In addition, significant classroom time focuses on a chef's most essential—and dangerous—tool, the knife. Before brandishing the real thing, students practice with plastic lettuce knives. They learn how to properly grip and maneuver safely around others with knife in hand. Cutting, chopping, sharpening and other related skills are a point of emphasis because knowing how to handle a knife makes a chef more efficient while making food more uniform and visually elegant. 

Modern Appliances

Once the etiquette, terminology and safety procedures are understood, students transition to a modern kitchen. Thanks to generous donors, students have access to a full complement of culinary equipment—six-burner stove; flat top grill; convection oven; deck oven; three-door reach-in cooler and freezer; three-compartment sink; stainless steel wire racks; and dish machines and handwashing stations.

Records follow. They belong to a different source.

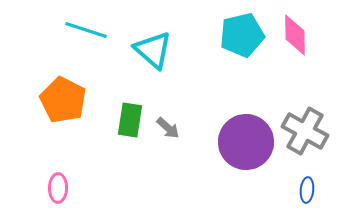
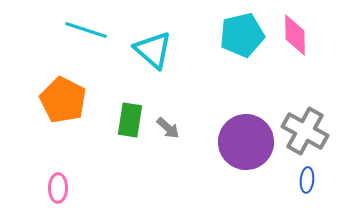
blue ellipse: moved 10 px up
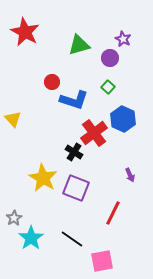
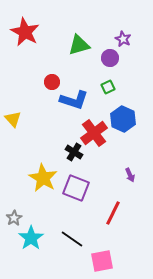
green square: rotated 24 degrees clockwise
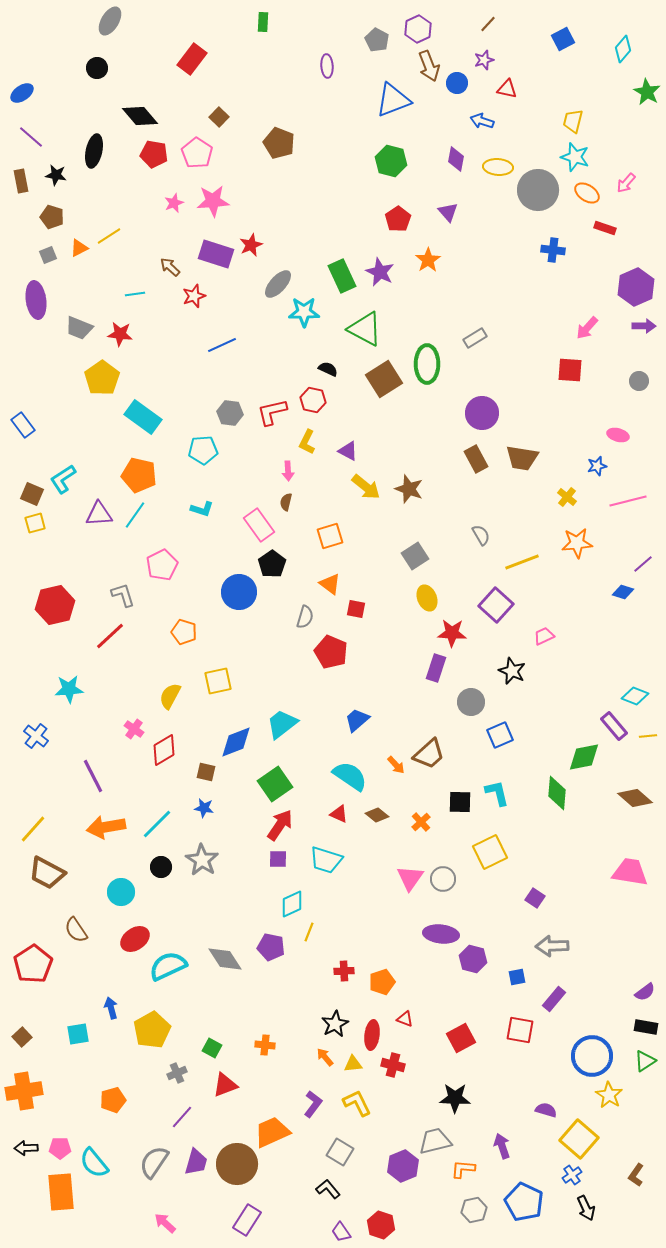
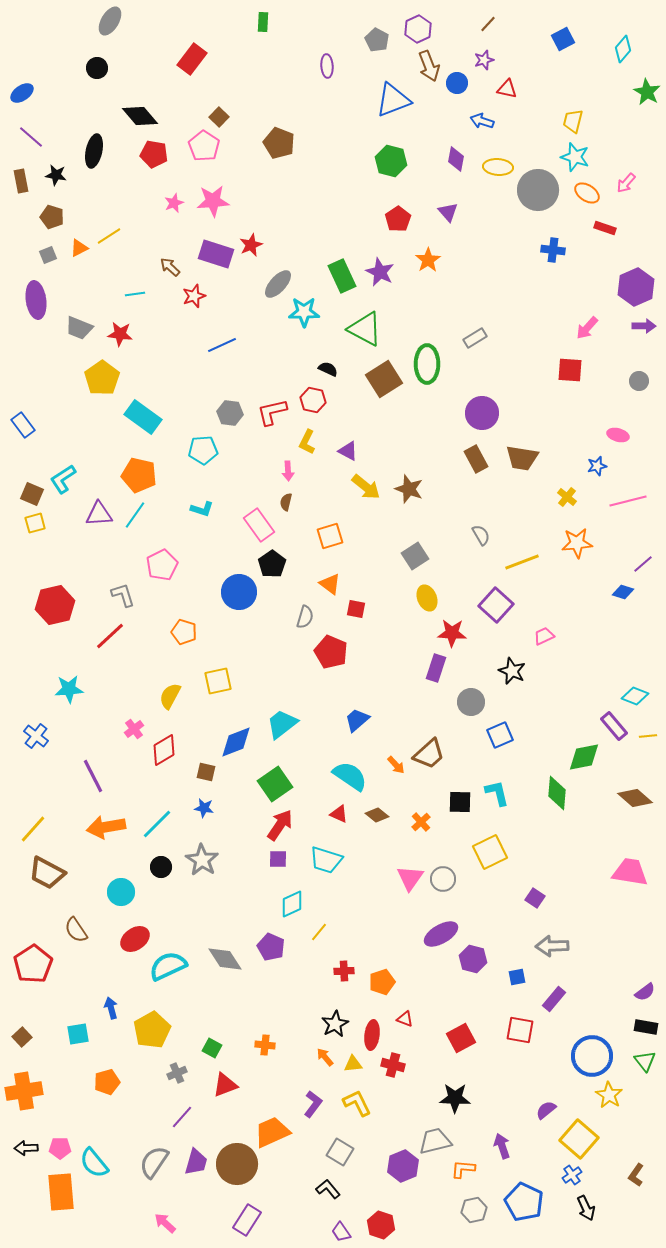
pink pentagon at (197, 153): moved 7 px right, 7 px up
pink cross at (134, 729): rotated 18 degrees clockwise
yellow line at (309, 932): moved 10 px right; rotated 18 degrees clockwise
purple ellipse at (441, 934): rotated 36 degrees counterclockwise
purple pentagon at (271, 947): rotated 12 degrees clockwise
green triangle at (645, 1061): rotated 35 degrees counterclockwise
orange pentagon at (113, 1100): moved 6 px left, 18 px up
purple semicircle at (546, 1110): rotated 55 degrees counterclockwise
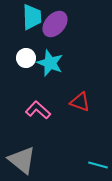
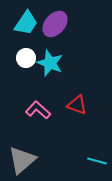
cyan trapezoid: moved 6 px left, 6 px down; rotated 36 degrees clockwise
red triangle: moved 3 px left, 3 px down
gray triangle: rotated 40 degrees clockwise
cyan line: moved 1 px left, 4 px up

There's even a dining space where students can practice "front of the house skills," such as positioning tables and greeting customers. 

All these tools of the trade get heavy use as students practice various cooking methods, from baking and broiling to braising and sautéing. This hands-on experience mirrors that of a college culinary course, and the goal is to make this a dual enrollment/dual credit course with Boys Town's academic partner, Metro Community College. (A second-level class is planned for the spring semester, so students can try their hand at meat cutting and sauce making, too!)    

A Rich History

Boys Town has a long, rich history of culinary education.

During the Home's earliest days, boys helped the nuns prepare daily meals. When the Career Center was built in the 1940s, an official culinary arts program began. Hundreds of youth went through the program, which involved running a small restaurant on site. Boys made wedding cakes and other pastries for staff, and they catered the annual volunteers' luncheon.

The possibility of running an on-site restaurant may be an option in the future but, for now, today's students are simply excited to make their favorite foods (like mac-n-cheese!) and turn their culinary passions into satisfying careers.

Chef Brian Young is the Culinary Arts instructor. Before joining Boys Town, Brian was an adjunct professor at Metro Community College in Omaha. His culinary career has included stops at famed eateries in New York, Aspen and Napa, and a stint working for legendary chef Thomas Keller.